The battle against discrimination in the workplace is shifting to a new and, at first blush, an unusual arena -- the private social club. The informal atmosphere of an oak-paneled Downtown Club may be a good place for thinking aloud about a new product line, for improving one's rapport with the people in the accouting department, or to overhear what the boss really thinks of that new branch manager in Phoenix.

But because federal law recognizes the right of private social clubs to set membership policies, not everyone has access to this environment. As women and blacks scramble up the corporate ladder, they often find that clubs, which could be so helpful at that stage of their ascent, are closed to them.

Thus, the US Department of Labor is proposing a rule that forbids federal contractors to pay their employees' memberships or expenses at discriminatory clubs, unless the firms can prove that such payments have not resulted in employment discrimination at the firms. The regulations would apply to the 300, 000 federal contractors and subcontractors, with a collective work force of at least 31 million people.

The right of private social clubs to set their own membership policies, and hence to exclude blacks, Jews, or women, was recognized in the Civil rights Act of 1964 as an expression of the constitutional right of freedom of association.

But the Labor Department's explicit assumption is that supporting discriminatory clubs leads to discrimination in the workplace, and the burden of proof to the contrary is on the employer.

The Labor Department sees the regulation as a natural part of its responsibility to ensure that federal contractors have nondiscriminatory employment practices. That is how women's groups and black organizations see it , too.

But the US Chamber of Commerce disagrees. "Corporations are not in the business of changing membership policies of private clubs," says William H. Knapp, labor relations attorney for the chamber.
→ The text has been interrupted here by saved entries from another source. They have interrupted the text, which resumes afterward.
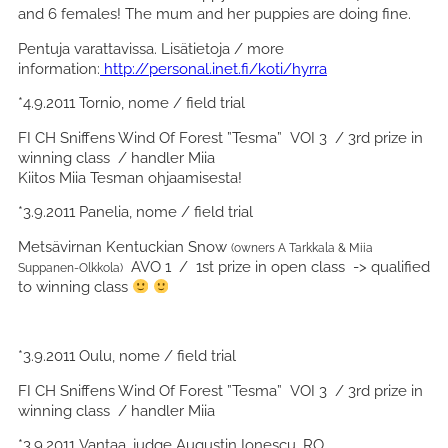
and 6 females! The mum and her puppies are doing fine.
Pentuja varattavissa. Lisätietoja / more
information:
http://personal.inet.fi/koti/hyrra
*4.9.2011 Tornio, nome / field trial
FI CH Sniffens Wind Of Forest ”Tesma” VOI 3 / 3rd prize in
winning class / handler Miia
Kiitos Miia Tesman ohjaamisesta!
*3.9.2011 Panelia, nome / field trial
Metsävirnan Kentuckian Snow
(owners A Tarkkala & Miia
AVO 1 / 1st prize in open class -> qualified
Suppanen-Olkkola)
to winning class
*3.9.2011 Oulu, nome / field trial
FI CH Sniffens Wind Of Forest ”Tesma” VOI 3 / 3rd prize in
winning class / handler Miia
*3.9.2011 Vantaa, judge Augustin Ionescu, RO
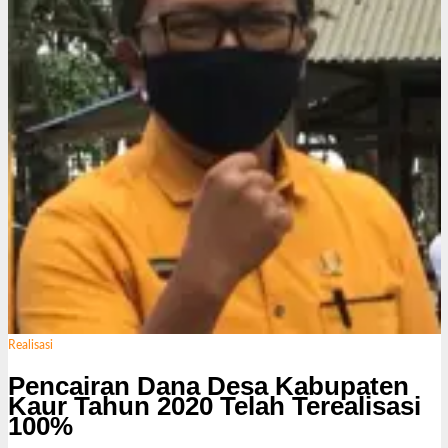
Realisasi
Pencairan Dana Desa Kabupaten
Kaur Tahun 2020 Telah Terealisasi
100%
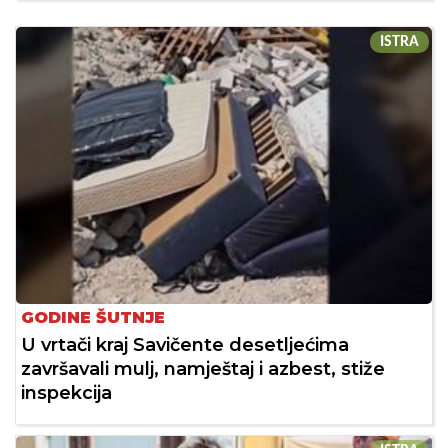
ISTRA
GODINE ŠUTNJE
U vrtači kraj Savičente desetljećima
završavali mulj, namještaj i azbest, stiže
inspekcija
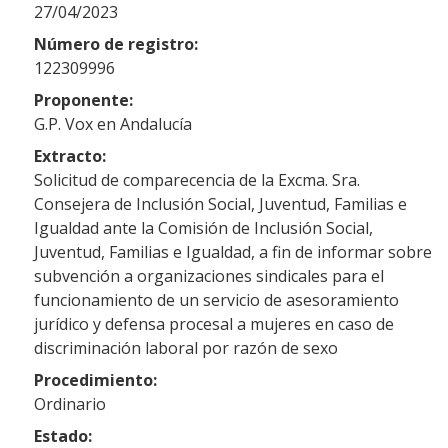
27/04/2023
Número de registro:
122309996
Proponente:
G.P. Vox en Andalucía
Extracto:
Solicitud de comparecencia de la Excma. Sra.
Consejera de Inclusión Social, Juventud, Familias e
Igualdad ante la Comisión de Inclusión Social,
Juventud, Familias e Igualdad, a fin de informar sobre
subvención a organizaciones sindicales para el
funcionamiento de un servicio de asesoramiento
jurídico y defensa procesal a mujeres en caso de
discriminación laboral por razón de sexo
Procedimiento:
Ordinario
Estado:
The regulations, which he says are "so vague as to be unenforceable" will put a large legal and financial burden on contractors, he adds.
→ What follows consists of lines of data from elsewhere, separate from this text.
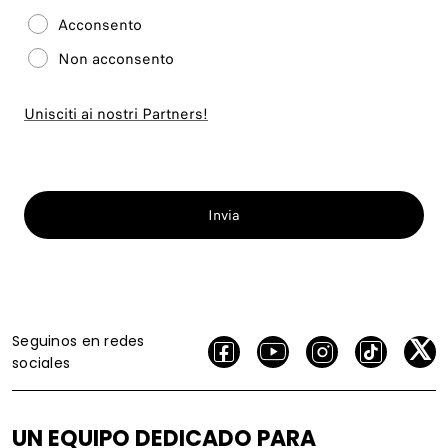
Acconsento
Non acconsento
Unisciti ai nostri Partners!
Invia
Seguinos en redes
sociales
UN EQUIPO DEDICADO PARA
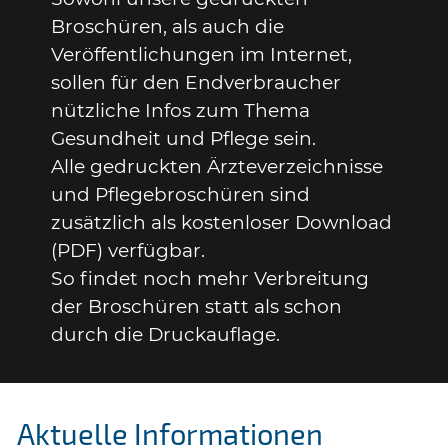
Broschüren, als auch die
Veröffentlichungen im Internet,
sollen für den Endverbraucher
nützliche Infos zum Thema
Gesundheit und Pflege sein.
Alle gedruckten Ärzteverzeichnisse
und Pflegebroschüren sind
zusätzlich als kostenloser Download
(PDF) verfügbar.
So findet noch mehr Verbreitung
der Broschüren statt als schon
durch die Druckauflage.
Aktuelle Informationen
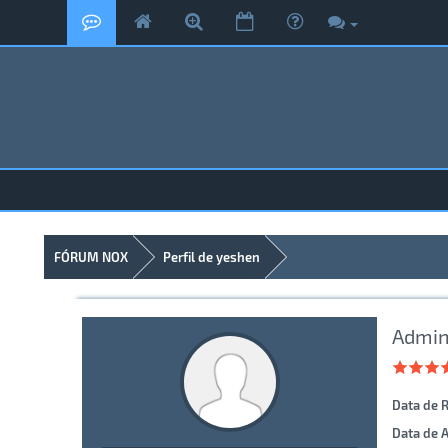
FÓRUM NOX
Perfil de yeshen
Admin
Data de R
Data de A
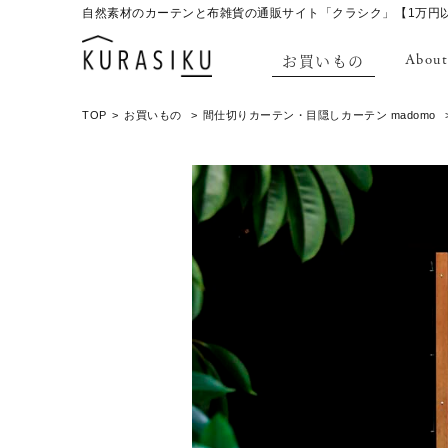
自然素材のカーテンと布雑貨の通販サイト「クラシク」【1万円
お買いもの
About
TOP
お買いもの
間仕切りカーテン・目隠しカーテン madomo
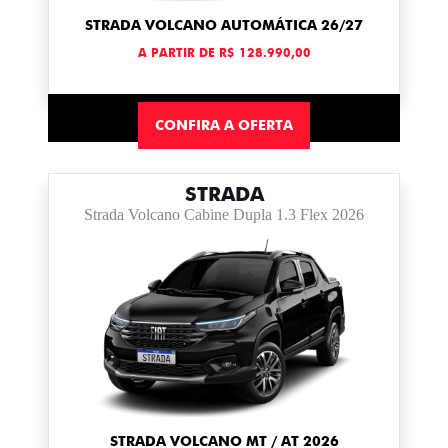
STRADA VOLCANO AUTOMÁTICA 26/27
A PARTIR DE R$ 128.990,00
CONFIRA A OFERTA
STRADA
Strada Volcano Cabine Dupla 1.3 Flex 2026
STRADA VOLCANO MT / AT 2026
Moreover, the regulations infringe on the right of freedom of association, and, "the chamber maintains that there has been no statistical demonstration of a connection between payment of fees and expenses at discriminatory clubs, and employment discrimination," Mr. Knapp says.
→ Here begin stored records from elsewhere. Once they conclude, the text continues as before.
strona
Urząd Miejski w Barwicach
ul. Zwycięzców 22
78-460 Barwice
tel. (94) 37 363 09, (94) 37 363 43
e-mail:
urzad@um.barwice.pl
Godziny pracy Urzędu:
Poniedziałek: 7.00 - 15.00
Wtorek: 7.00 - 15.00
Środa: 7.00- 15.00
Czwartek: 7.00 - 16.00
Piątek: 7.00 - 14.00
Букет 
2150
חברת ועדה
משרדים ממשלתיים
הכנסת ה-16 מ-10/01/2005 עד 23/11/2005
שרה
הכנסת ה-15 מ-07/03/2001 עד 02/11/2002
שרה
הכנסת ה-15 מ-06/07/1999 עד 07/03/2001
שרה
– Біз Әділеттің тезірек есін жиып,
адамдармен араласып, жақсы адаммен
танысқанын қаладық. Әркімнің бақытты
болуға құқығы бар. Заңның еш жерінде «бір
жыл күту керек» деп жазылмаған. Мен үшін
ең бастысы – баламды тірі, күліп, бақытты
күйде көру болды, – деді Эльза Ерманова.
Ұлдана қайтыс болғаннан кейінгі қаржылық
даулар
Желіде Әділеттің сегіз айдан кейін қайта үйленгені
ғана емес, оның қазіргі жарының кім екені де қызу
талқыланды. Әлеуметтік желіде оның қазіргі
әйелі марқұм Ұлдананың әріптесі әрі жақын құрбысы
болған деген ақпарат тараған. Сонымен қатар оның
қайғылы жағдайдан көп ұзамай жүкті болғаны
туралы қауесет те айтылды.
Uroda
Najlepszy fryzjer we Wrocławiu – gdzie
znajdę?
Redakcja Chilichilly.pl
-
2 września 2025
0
The chamber proposes an alternative: that contractors simply be required to make whatever money they have for memberships available equally to all similarly situated employees. If a woman executive cannot be admitted to the Rotary Club, for example, the chamber would suggest her employer support her in an equivalent organization. But what if there is none.

Mr. Knapp does not have an answer for that.He does suggest that as more women move into the business world, it will be natural for clubs to change their membership policies.

But Janice Blood of Working Women, the Boston affiliate of the National Association of Women Office Workers, attacks this suggestion. "It's like the old line that 'Once women start going to school in big numbers, they will naturally rise in the business world.'" Record numbers of women may be working, but they simply are not rising very far, she says.

The proposed regulations have been commented on by hundreds of interested parties, and the final versions are expected within a couple of months.